Is it possible to build a propensity model (i.e., the likelihood that a user will buy an item) using only positive values.

For example, I have a bunch of data about Customers (people that bought stuff) and Users (people that haven't bought stuff yet) I want to get the likelihood that a User becomes a Customer.

It seems that the only way to do so is to train a model using the data of Customers, therefore using only Positive values.


2 Answers 2


The model built using only positive value will be biased towards positive value and will always predict for the customers who bought any items before.

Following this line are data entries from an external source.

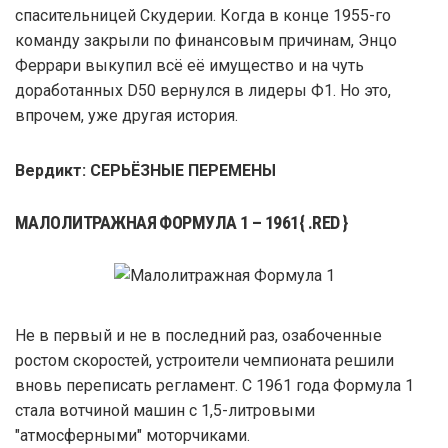
спасительницей Скудерии. Когда в конце 1955-го
команду закрыли по финансовым причинам, Энцо
Феррари выкупил всё её имущество и на чуть
доработанных D50 вернулся в лидеры Ф1. Но это,
впрочем, уже другая история.
Вердикт: СЕРЬЁЗНЫЕ ПЕРЕМЕНЫ
МАЛОЛИТРАЖНАЯ ФОРМУЛА 1 – 1961{ .RED }
Не в первый и не в последний раз, озабоченные
ростом скоростей, устроители чемпионата решили
вновь переписать регламент. С 1961 года Формула 1
стала вотчиной машин с 1,5-литровыми
"атмосферными" моторчиками.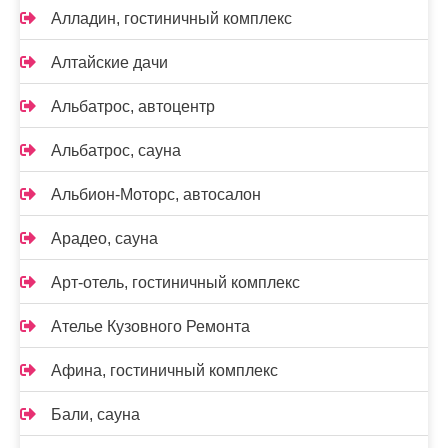
Алладин, гостиничный комплекс
Алтайские дачи
Альбатрос, автоцентр
Альбатрос, сауна
Альбион-Моторс, автосалон
Арадео, сауна
Арт-отель, гостиничный комплекс
Ателье Кузовного Ремонта
Афина, гостиничный комплекс
Бали, сауна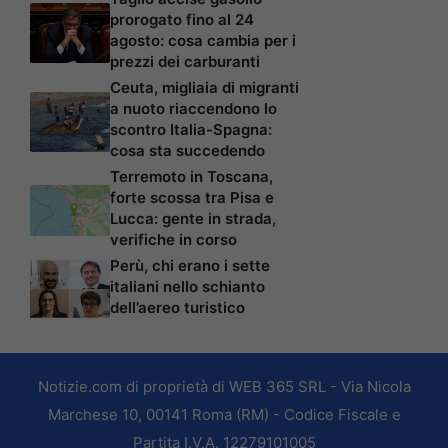
prorogato fino al 24
agosto: cosa cambia per i
prezzi dei carburanti
Ceuta, migliaia di migranti
a nuoto riaccendono lo
scontro Italia-Spagna:
cosa sta succedendo
Terremoto in Toscana,
forte scossa tra Pisa e
Lucca: gente in strada,
verifiche in corso
Perù, chi erano i sette
italiani nello schianto
dell’aereo turistico
Notizie.com di proprietà di WEB 365 SRL - Via Nicola
Marchese 10, 00141 Roma (RM) - Codice Fiscale e
Partita I.V.A. 12279101005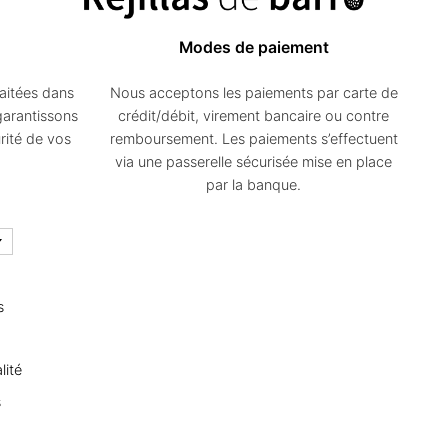
du
Modes de paiement
produit
aitées dans
Nous acceptons les paiements par carte de
garantissons
crédit/débit, virement bancaire ou contre
rité de vos
remboursement. Les paiements s’effectuent
via une passerelle sécurisée mise en place
par la banque.
s
lité
s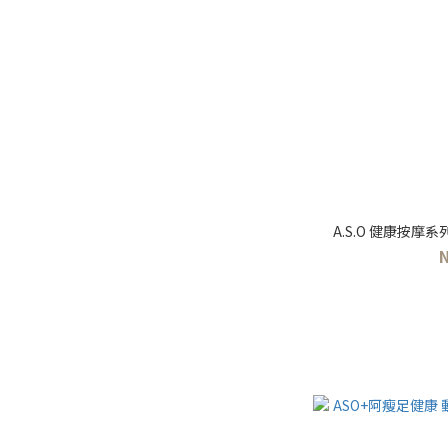
A.S.O 健康按摩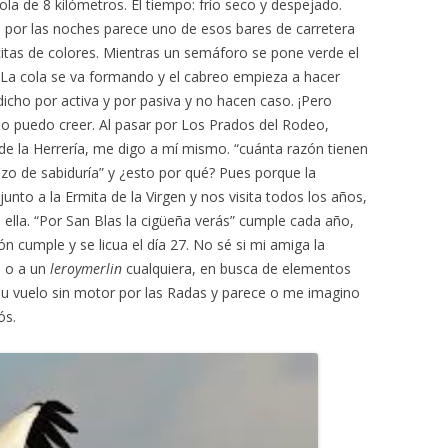
la de 8 kilómetros. El tiempo: frío seco y despejado.
 por las noches parece uno de esos bares de carretera
itas de colores. Mientras un semáforo se pone verde el
. La cola se va formando y el cabreo empieza a hacer
dicho por activa y por pasiva y no hacen caso. ¡Pero
e lo puedo creer. Al pasar por Los Prados del Rodeo,
 de la Herrería, me digo a mí mismo. “cuánta razón tienen
zo de sabiduría” y ¿esto por qué? Pues porque la
unto a la Ermita de la Virgen y nos visita todos los años,
ella. “Por San Blas la cigüeña verás” cumple cada año,
n cumple y se licua el día 27. No sé si mi amiga la
 o a un
leroymerlin
cualquiera, en busca de elementos
su vuelo sin motor por las Radas y parece o me imagino
ós.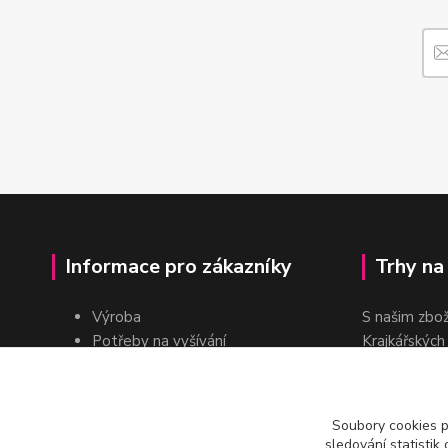
Informace pro zákazníky
Trhy na
Výroba
S našim zbo
Potřeby na vyšívání
Krajkářských
Pro školy
dvakrát do r
Pro prodejce
E-shop
Soubory cookies 
Katalogy a ceníky
sledování statisti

But customers who didn't buy anything, the model won't be able to predict anything.

  • $\begingroup$ What about one class classification models? I have read that Positive and Unlabelled learning is a hot topic right now. Thoughts? $\endgroup$
    – QuantNoob
    Jun 21, 2020 at 15:22
  • $\begingroup$ If you have only one class then what is the meaning of classification problem. Unlabeled training is done in unsupervised learning where you have only input data but no output and all you do is gain insight from the input. K Means Clustering is one of them. You can check that. $\endgroup$
    – SrJ
    Jun 21, 2020 at 15:25

The type of model depends on the data.

If the data includes the time point that some people converted, then analysis can identify the features associated with conversion. One option is Kaplan–Meier estimation for conversion / not conversion.

If the data does not have the time of conversion but still each row is labeled as customers / not customers, then it can be framed as a binary classification. Any traditional classification model could be used, popular models include boosted trees and linear models.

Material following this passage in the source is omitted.